Her research portfolio amounts to £1.2 million as a Co-Investigator and £800k as Principal Investigator. She is Co-Investigator of the £0.5 million GCRF/MRC funded project Panchsheel where she is exploring environmental factors influencing feeding practices of care-givers for infants in rural Rajasthan as the engineering lead. She is also Co-Investigator of the £0.5 million ESRC/NRF funded project Isulabantu where she is exploring environmental management systems in informal settlements in Durban.
Dr. Parikh has been successful in the prestigious five year Senior Research Fellowship co-funded by industry and Royal Academy of Engineering. The fellowship will focus on smart solar solutions for resource challenged communities and will address industry driven challenges to provide energy access for all.
Joe Mulligan is a Chartered Civil Engineer and Associate Director of KDI. Joe has fifteen years of experience in the design and delivery of water, wastewater, and drainage systems; and rural and urban participatory design and engineering projects in multiple contexts in the US, Latin America, Africa, Europe and Asia. Previously a Senior Engineer at BuroHappold Engineering, Joe has been with KDI since 2008. He has lectured extensively around the world and has written widely in academic and practice publications on participation, sustainability assessment, infrastructure, and resilience.
Joe received a first-class MEng in Civil and Environmental Engineering from Imperial College London and the Ecole National des Ponts et Chaussées, Paris and a Masters in Engineering for Sustainable Development at the University of Cambridge. He is currently a PhD candidate at the KTH Royal Institute of Technology Sweden on “Community-Responsive Adaptation” to flood risk in low-income informal areas.
Community Coordinator, KDI Kenya
Pascal is the Community Coordinator at KDI Kenya. Pascal grew up in Kibera and is passionate about youth development, drawing his motivation from sports and participation for a good course. He has worked with KDI since 2012, first as a volunteer and later as an employee. Pascal has supported KDI’s Rivers and People project since 2016, working with community members to test risk communication methods and setting out local interventions focusing on issues such as flooding, fire outbreak, and disease.

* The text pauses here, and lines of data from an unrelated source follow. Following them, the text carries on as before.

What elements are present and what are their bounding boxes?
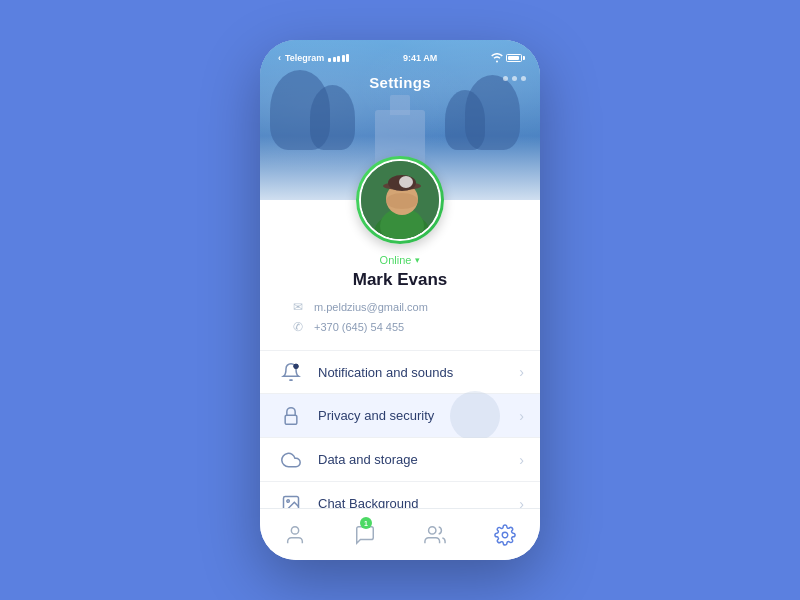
header-options[interactable] xyxy=(503,76,526,81)
storage-icon-wrap xyxy=(276,445,306,475)
lock-icon xyxy=(281,406,301,426)
menu-section: Notification and sounds › Privacy and se… xyxy=(260,350,540,508)
status-bar: ‹ Telegram 9:41 AM xyxy=(260,40,540,68)
svg-point-14 xyxy=(429,526,436,533)
phone-frame: ‹ Telegram 9:41 AM xyxy=(260,40,540,560)
settings-tab-icon xyxy=(494,524,516,546)
svg-point-15 xyxy=(502,532,508,538)
privacy-chevron: › xyxy=(519,408,524,424)
svg-point-12 xyxy=(287,499,290,502)
privacy-icon-wrap xyxy=(276,401,306,431)
background-label: Chat Background xyxy=(318,496,519,508)
background-chevron: › xyxy=(519,496,524,509)
menu-item-background[interactable]: Chat Background › xyxy=(260,482,540,508)
tab-contacts[interactable] xyxy=(400,509,470,560)
tab-messages[interactable]: 1 xyxy=(330,509,400,560)
wifi-icon xyxy=(491,53,503,63)
back-arrow: ‹ xyxy=(278,53,281,63)
user-info: ✉ m.peldzius@gmail.com ✆ +370 (645) 54 4… xyxy=(260,300,540,334)
svg-point-9 xyxy=(294,364,299,369)
menu-item-privacy[interactable]: Privacy and security › xyxy=(260,394,540,438)
messages-badge: 1 xyxy=(360,517,372,529)
avatar-wrapper[interactable] xyxy=(356,156,444,244)
storage-label: Data and storage xyxy=(318,452,519,467)
avatar-image xyxy=(361,161,441,241)
status-chevron: ▾ xyxy=(415,255,420,265)
user-name: Mark Evans xyxy=(353,270,448,290)
background-icon-wrap xyxy=(276,489,306,509)
svg-rect-10 xyxy=(285,415,297,424)
svg-point-7 xyxy=(386,193,418,209)
tab-profile[interactable] xyxy=(260,509,330,560)
status-left: ‹ Telegram xyxy=(278,53,349,63)
avatar-ring xyxy=(356,156,444,244)
contacts-tab-icon xyxy=(424,524,446,546)
battery-icon xyxy=(506,54,522,62)
menu-item-notifications[interactable]: Notification and sounds › xyxy=(260,350,540,394)
phone-icon: ✆ xyxy=(290,320,306,334)
notifications-icon-wrap xyxy=(276,357,306,387)
user-email: m.peldzius@gmail.com xyxy=(314,301,428,313)
image-icon xyxy=(281,494,301,509)
bell-icon xyxy=(281,362,301,382)
svg-point-6 xyxy=(399,176,413,188)
tab-settings[interactable] xyxy=(470,509,540,560)
online-status[interactable]: Online ▾ xyxy=(380,254,421,266)
status-text: Online xyxy=(380,254,412,266)
status-right xyxy=(491,53,522,63)
tab-bar: 1 xyxy=(260,508,540,560)
privacy-label: Privacy and security xyxy=(318,408,519,423)
status-time: 9:41 AM xyxy=(403,53,437,63)
notifications-label: Notification and sounds xyxy=(318,365,519,380)
svg-point-13 xyxy=(291,526,298,533)
carrier-name: Telegram xyxy=(285,53,324,63)
menu-item-storage[interactable]: Data and storage › xyxy=(260,438,540,482)
page-title: Settings xyxy=(260,74,540,91)
notifications-chevron: › xyxy=(519,364,524,380)
storage-chevron: › xyxy=(519,452,524,468)
signal-indicator xyxy=(328,54,349,62)
email-row: ✉ m.peldzius@gmail.com xyxy=(290,300,510,314)
avatar xyxy=(359,159,441,241)
profile-section: Online ▾ Mark Evans ✉ m.peldzius@gmail.c… xyxy=(260,200,540,350)
phone-row: ✆ +370 (645) 54 455 xyxy=(290,320,510,334)
email-icon: ✉ xyxy=(290,300,306,314)
cloud-icon xyxy=(281,450,301,470)
user-phone: +370 (645) 54 455 xyxy=(314,321,404,333)
profile-tab-icon xyxy=(284,524,306,546)
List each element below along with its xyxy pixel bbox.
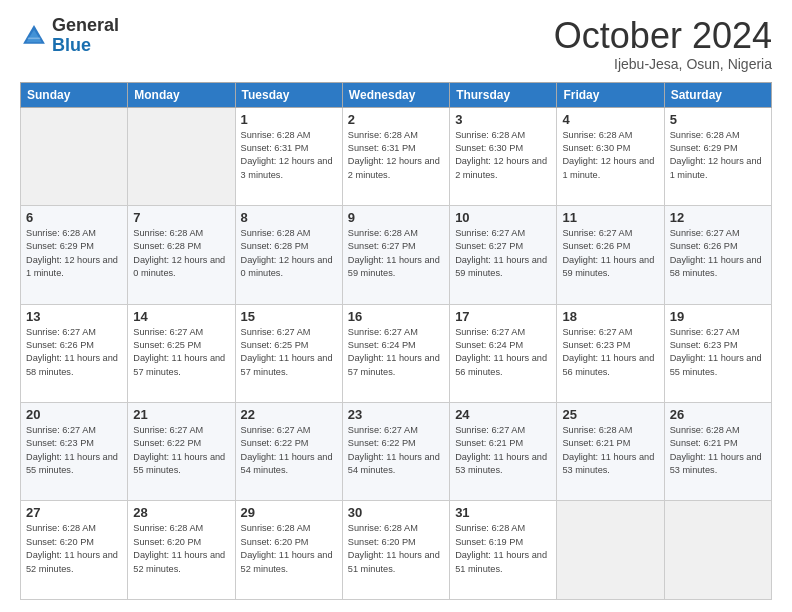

He leads the community engagement process on a number of KDI’s participatory design projects and has extensive experience in field data collection via household surveys, focus-group discussions, and key informant interviews. Pascal also provides support in community mobilization, field coordination, data collection, youth development, mapping and photography. He holds certificates in training and group facilitation, youth program management and computer training.